04/01/2026
Reflections from our experience Selma, AL.
April 1st, 2026. -- Virtually all of our 16 professional performing artists—dancers, poets, musicians and filmmakers -- have taught and mentored teenagers. It’s an important pillar of our mission and one we are delighted to ramp up in 2026. beheard.world company members spent much of March in Selma, AL mentoring teens at the Ellwood Christian Academy in dance and spoken word.
Our work in Selma is an extension of youth programming we began in 2014 in Metro Boston, Brooklyn and Baltimore. Our motivation goes to the core of what we’ve learned through many years of experience; that the arts are not a frill for young people today, they are a lifeline, especially for youth growing up in under‑resourced, inner‑city neighborhoods. Creative spaces become special sanctuaries where they can breathe, imagine, and be seen. In a world that often defines them by circumstance, the arts offer something radical: the chance to define themselves.
Onstage—or in a studio, a Restorative Justice circle, a rehearsal room—young people learn to translate their lived experiences into movement, rhythm, and story. That act of self‑expression is powerful. It teaches them that their voice carries weight, that their perspective matters, that their emotions are not liabilities but sources of truth.

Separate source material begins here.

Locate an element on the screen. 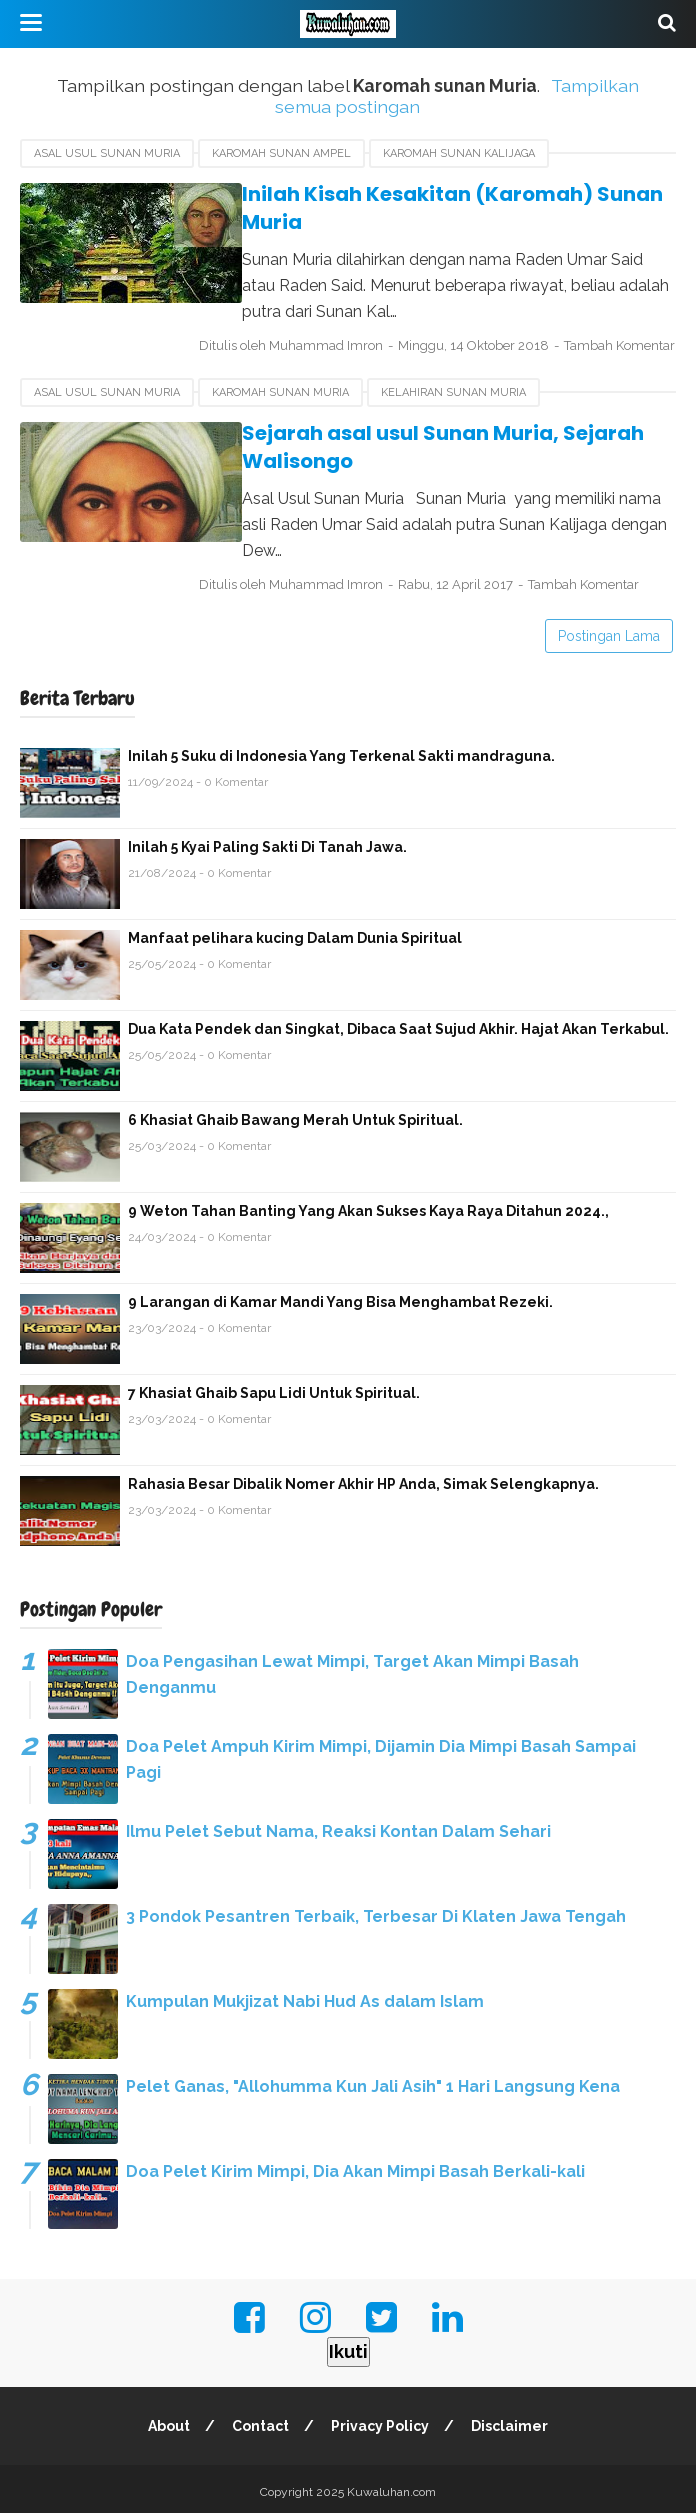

When a young person steps into a role, writes a poem, or dances through a fear they’ve never spoken aloud, they begin to understand themselves as creators in life-changing ways their confidence grows. Not the shallow confidence of performance for applause, but the deeper kind that comes from discovering new capacities within yourself. The arts help young people rewrite their internal narratives—shifting from “I can’t” to “I can,” from “I’m alone” to “I belong,” from “this is who I’ve been told I am” to “this is who I choose to become.”The performing arts don’t just change lives. By being heard, they reveal them.